Since liver transplantation is now considered an important therapeutic option in patients with advanced liver disease, we were interested in determining potential barriers to transplantation in the group of patients at the highest risk of admissions. Not surprisingly, we found that this group had significant barriers to transplantation, including active alcohol use and addiction issues. Thus, our results raise the possibility that targeting this group for early and aggressive intervention directed at addiction and psychiatric comorbidities may be an option to decrease hospitalizations and increase access to transplantation. Interestingly, several patients in this group, despite their obviously advanced liver disease, had low MELD scores (<15). Since MELD score of great than 15 is required in the US for deceased donor transplantation, this subgroup represents unique challenges to manage their disease. Thus, it is intriguing to speculate whether interventions such as early transjugular intrahepatic portosystemic shunt placement in patients with cirrhosis, special considerations in the organ allocation system, or live donor liver transplant in patients with ascites would decrease the frequency of admissions in this group of patients and provide overall more cost-effective care [24][26]. Our study identifies groups of patients who are ineligible for liver transplant and at high risk for admissions towards which specific, personalized interventions can be targeted to minimize risk of hospitalization. Indeed, insights gained from our study has led to changes in practice patterns at our institution, including early referral to drug and alcohol treatment programs, aggressive management of fluid status in patients identified on their index admission to be at risk of readmission, and more timely referrals to palliative care.

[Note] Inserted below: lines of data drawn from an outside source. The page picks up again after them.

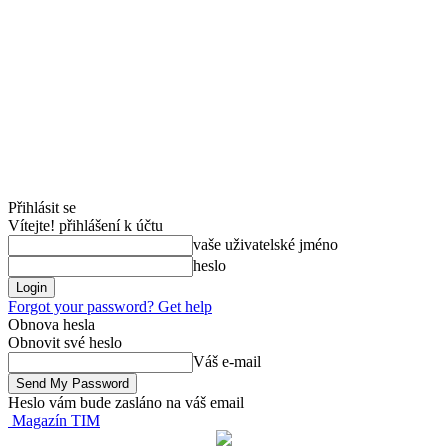
Přihlásit se
Vítejte! přihlášení k účtu
vaše uživatelské jméno
heslo
Forgot your password? Get help
Obnova hesla
Obnovit své heslo
Váš e-mail
Heslo vám bude zasláno na váš email
Magazín TIM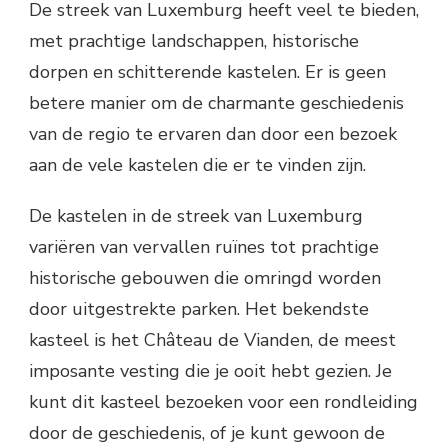
De streek van Luxemburg heeft veel te bieden,
met prachtige landschappen, historische
dorpen en schitterende kastelen. Er is geen
betere manier om de charmante geschiedenis
van de regio te ervaren dan door een bezoek
aan de vele kastelen die er te vinden zijn.
De kastelen in de streek van Luxemburg
variëren van vervallen ruïnes tot prachtige
historische gebouwen die omringd worden
door uitgestrekte parken. Het bekendste
kasteel is het Château de Vianden, de meest
imposante vesting die je ooit hebt gezien. Je
kunt dit kasteel bezoeken voor een rondleiding
door de geschiedenis, of je kunt gewoon de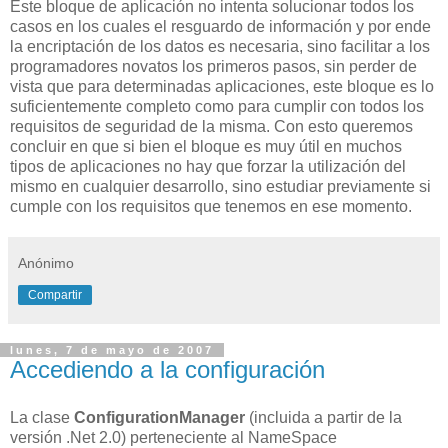
Este bloque de aplicación no intenta solucionar todos los
casos en los cuales el resguardo de información y por ende
la encriptación de los datos es necesaria, sino facilitar a los
programadores novatos los primeros pasos, sin perder de
vista que para determinadas aplicaciones, este bloque es lo
suficientemente completo como para cumplir con todos los
requisitos de seguridad de la misma. Con esto queremos
concluir en que si bien el bloque es muy útil en muchos
tipos de aplicaciones no hay que forzar la utilización del
mismo en cualquier desarrollo, sino estudiar previamente si
cumple con los requisitos que tenemos en ese momento.
Anónimo
Compartir
lunes, 7 de mayo de 2007
Accediendo a la configuración
La clase
ConfigurationManager
(incluida a partir de la
versión .Net 2.0) perteneciente al NameSpace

Some limitations of our study should be considered. We did not have data on education or socioeconomic status to control for potential confounders in terms of the differences we saw in terms of race. Since the goal our study was to discover risk factors for multiple readmissions, time-based analyses could not be used. Therefore, we controlled for non-uniform follow-up interval by including follow-up time in the model. In order to minimize the differences in follow-up time, patients with less than 90 days of follow-up were excluded from the study. Excluding these patients could potentially lead to bias, therefore, we also analyzed the data by including the group with shorter follow-up times and the predictive factors remained the same and just 3 additional patients were included in the hyper-admission group. The choice of 5 admissions for the cut-off was based on the both on the mean number of admissions per person year as well as the fact that this group accounted for half of the total admissions in the study group. These results are of particular interest because we show that targeting this small group of patients and optimizing their transplant status could potentially decrease the risk of half of all admissions.

In summary, a relatively small number of patients with end-stage liver disease account for a disproportionately large number of hospital admissions. Diabetes, race, and MELD score were predictive of high risk of admissions. In this group of patients at the highest risk of admissions significant barriers to transplant exist. Interventions designed to address these factors, including low MELD score despite having decompensated cirrhosis and addiction issues could potentially increase access to transplantation and decrease frequency of hospitalizations.

Funding Statement

The authors have no support or funding to report.